Sunday, October 24, 2010

It's about time

TIMESTAMP and DATETIME is how dates and times, or temporal, data is represented ion MySQL. These types are combined with a bunch of operators on these types, such as ADDATE and TIME_FORMAT and such. So is this enough to effectively manage temporal data then? Nope, in my mind, far from it.

To begin with, time isn't such a simple type of data as we might look at it. Is a date just a count of the number of seconds since 00:00:00 on Jan 1 1970 or something like that? And we then convert it to a calendar and all is fine? Is time data really linear in that sense? No, it's not. Dec 24 2010 is Christmas Eve and when you get your Christmas gifts here in Sweden. Is this significant? Also, it's a Friday. That this data is a Friday can be calculated from the date or the seconds-since-jan-1-1970 counter, but that is a different thing. Looking at that counter, you cannot see that there is no way to look at that number and figure out that this day is special, but it is.

To manage this, we have the date and time functions in MySQL, which help us figure things like the above out, but there are issues with it still. To begin woth, the constructs quickly turn difficult. Secondly, you cannot really do an indexed search on temporal data, except pretty simple cases, such as searching for a data and time, before or later than a given data and things like that. A search for "all saturdays" will sure not use an index.

There are more issues though, like that fact that, as I have shown above, a temporal value as we know them above, contains hidden data, something that is considered bad (like the day of the week, the month, the fact that a data is a leap day etc).
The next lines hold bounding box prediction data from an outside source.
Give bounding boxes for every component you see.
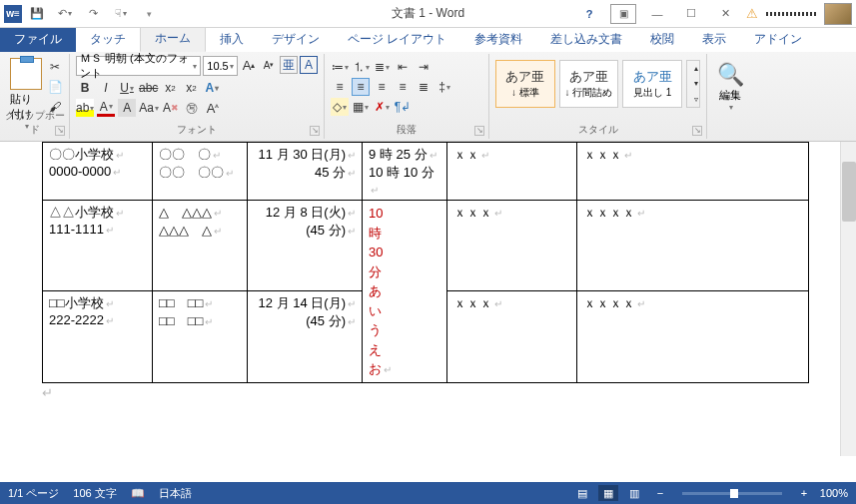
align-left-button[interactable]: ≡ <box>331 78 349 96</box>
tab-view[interactable]: 表示 <box>688 27 740 52</box>
title-bar: w≡ 💾 ↶▾ ↷ ☟▾ ▾ 文書 1 - Word ? ▣ — ☐ ✕ ⚠ <box>0 0 856 28</box>
zoom-level[interactable]: 100% <box>820 487 848 499</box>
copy-button[interactable]: 📄 <box>46 78 64 96</box>
clear-format-button[interactable]: A✖ <box>162 99 180 117</box>
ribbon-tabs: ファイル タッチ ホーム 挿入 デザイン ページ レイアウト 参考資料 差し込み… <box>0 28 856 52</box>
text-effects-button[interactable]: A▾ <box>203 79 221 97</box>
tab-mailings[interactable]: 差し込み文書 <box>536 27 636 52</box>
strike-button[interactable]: abc <box>139 79 158 97</box>
window-title: 文書 1 - Word <box>392 5 464 22</box>
dialog-launcher-icon[interactable]: ↘ <box>55 126 65 136</box>
superscript-button[interactable]: x2 <box>182 79 200 97</box>
page-indicator[interactable]: 1/1 ページ <box>8 486 59 501</box>
dialog-launcher-icon[interactable]: ↘ <box>474 126 484 136</box>
style-heading1[interactable]: あア亜 見出し 1 <box>622 60 682 108</box>
bold-button[interactable]: B <box>76 79 94 97</box>
group-label: スタイル <box>489 123 706 137</box>
align-right-button[interactable]: ≡ <box>373 78 391 96</box>
table-row: 〇〇小学校↵0000-0000↵ 〇〇 〇↵〇〇 〇〇↵ 11 月 30 日(月… <box>43 143 809 201</box>
line-spacing-button[interactable]: ‡▾ <box>435 78 453 96</box>
word-count[interactable]: 106 文字 <box>73 486 116 501</box>
zoom-slider[interactable] <box>682 492 782 495</box>
print-layout-button[interactable]: ▦ <box>598 485 618 501</box>
tab-references[interactable]: 参考資料 <box>460 27 536 52</box>
tab-design[interactable]: デザイン <box>258 27 334 52</box>
account-redacted <box>766 12 816 16</box>
style-normal[interactable]: あア亜 ↓ 標準 <box>495 60 555 108</box>
maximize-button[interactable]: ☐ <box>678 4 704 24</box>
group-editing: 🔍 編集 ▾ <box>707 54 753 139</box>
tab-insert[interactable]: 挿入 <box>206 27 258 52</box>
dialog-launcher-icon[interactable]: ↘ <box>692 126 702 136</box>
indent-dec-button[interactable]: ⇤ <box>394 58 412 76</box>
shading-button[interactable]: ◇▾ <box>331 98 349 116</box>
indent-inc-button[interactable]: ⇥ <box>415 58 432 76</box>
dialog-launcher-icon[interactable]: ↘ <box>310 126 320 136</box>
distribute-button[interactable]: ≣ <box>415 78 432 96</box>
user-avatar[interactable] <box>824 3 852 25</box>
read-mode-button[interactable]: ▤ <box>572 485 592 501</box>
paragraph-mark: ↵ <box>42 385 814 401</box>
tab-touch[interactable]: タッチ <box>76 27 140 52</box>
font-color-button[interactable]: A▾ <box>97 99 115 117</box>
tab-file[interactable]: ファイル <box>0 27 76 52</box>
show-marks-button[interactable]: ¶↲ <box>394 98 412 116</box>
cut-button[interactable]: ✂ <box>46 58 64 76</box>
bullets-button[interactable]: ≔▾ <box>331 58 349 76</box>
sort-button[interactable]: ✗▾ <box>373 98 391 116</box>
enclose-button[interactable]: ㊢ <box>183 99 201 117</box>
minimize-button[interactable]: — <box>644 4 670 24</box>
underline-button[interactable]: U▾ <box>118 79 136 97</box>
proofing-icon[interactable]: 📖 <box>131 487 145 500</box>
save-button[interactable]: 💾 <box>24 4 50 24</box>
warning-icon: ⚠ <box>746 6 758 21</box>
subscript-button[interactable]: x2 <box>161 79 179 97</box>
undo-button[interactable]: ↶▾ <box>52 4 78 24</box>
phonetic-button[interactable]: 亜 <box>280 56 298 74</box>
web-layout-button[interactable]: ▥ <box>624 485 644 501</box>
char-border-button[interactable]: A <box>300 56 318 74</box>
paste-icon <box>10 58 42 90</box>
close-button[interactable]: ✕ <box>712 4 738 24</box>
group-paragraph: ≔▾ ⒈▾ ≣▾ ⇤ ⇥ ≡ ≡ ≡ ≡ ≣ ‡▾ ◇▾ ▦▾ ✗▾ ¶↲ 段落… <box>325 54 489 139</box>
qat-customize[interactable]: ▾ <box>136 4 162 24</box>
styles-more[interactable]: ▿ <box>687 92 705 107</box>
group-font: ＭＳ 明朝 (本文のフォント▾ 10.5▾ A▴ A▾ 亜 A B I U▾ a… <box>70 54 325 139</box>
borders-button[interactable]: ▦▾ <box>352 98 370 116</box>
zoom-in-button[interactable]: + <box>794 485 814 501</box>
touch-mode-button[interactable]: ☟▾ <box>108 4 134 24</box>
shrink-font-button[interactable]: A▾ <box>260 56 278 74</box>
multilevel-button[interactable]: ≣▾ <box>373 58 391 76</box>
vertical-scrollbar[interactable] <box>840 142 856 456</box>
font-name-select[interactable]: ＭＳ 明朝 (本文のフォント▾ <box>76 56 201 76</box>
grow-font-button[interactable]: A▴ <box>240 56 258 74</box>
tab-layout[interactable]: ページ レイアウト <box>334 27 460 52</box>
align-center-button[interactable]: ≡ <box>352 78 370 96</box>
find-button[interactable]: 🔍 編集 ▾ <box>713 56 747 112</box>
justify-button[interactable]: ≡ <box>394 78 412 96</box>
language-indicator[interactable]: 日本語 <box>159 486 192 501</box>
document-area: 〇〇小学校↵0000-0000↵ 〇〇 〇↵〇〇 〇〇↵ 11 月 30 日(月… <box>0 142 856 456</box>
ribbon-display-button[interactable]: ▣ <box>610 4 636 24</box>
document-table[interactable]: 〇〇小学校↵0000-0000↵ 〇〇 〇↵〇〇 〇〇↵ 11 月 30 日(月… <box>42 142 809 383</box>
change-case-button[interactable]: Aa▾ <box>139 99 159 117</box>
word-app-icon: w≡ <box>4 5 22 23</box>
scrollbar-thumb[interactable] <box>842 162 856 222</box>
font-size-select[interactable]: 10.5▾ <box>203 56 238 76</box>
tab-home[interactable]: ホーム <box>140 25 206 52</box>
char-shading-button[interactable]: A <box>118 99 136 117</box>
numbering-button[interactable]: ⒈▾ <box>352 58 370 76</box>
tab-review[interactable]: 校閲 <box>636 27 688 52</box>
table-row: △△小学校↵111-1111↵ △ △△△↵△△△ △↵ 12 月 8 日(火)… <box>43 201 809 291</box>
redo-button[interactable]: ↷ <box>80 4 106 24</box>
styles-down[interactable]: ▾ <box>687 76 705 91</box>
char-width-button[interactable]: Aᴬ <box>204 99 222 117</box>
zoom-out-button[interactable]: − <box>650 485 670 501</box>
tab-addins[interactable]: アドイン <box>740 27 816 52</box>
italic-button[interactable]: I <box>97 79 115 97</box>
styles-up[interactable]: ▴ <box>687 61 705 76</box>
highlight-button[interactable]: ab▾ <box>76 99 94 117</box>
style-nospacing[interactable]: あア亜 ↓ 行間詰め <box>559 60 619 108</box>
status-bar: 1/1 ページ 106 文字 📖 日本語 ▤ ▦ ▥ − + 100% <box>0 482 856 504</box>
help-button[interactable]: ? <box>576 4 602 24</box>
And it doesn't end there, there are different calendars in use, in different parts of the world and in different inductries. If you have a mortage on your house, chances are that the interest you pay is the same each month, despite the fact that the interest in calculated over the full year and different months have different number of days. The reason is that interest uses a "360 day" calendar, where each month is assumed to have 30 days. And different financial instruments use diferent calendars (for example the one called 366 day, which is our normal calendar and the 365 day calendar. which is the normal calendar with the exception that there is no leap day). If you try to match one financial instrument to another, when they use different calendars, is not a lot of fun (I've done it, so I know).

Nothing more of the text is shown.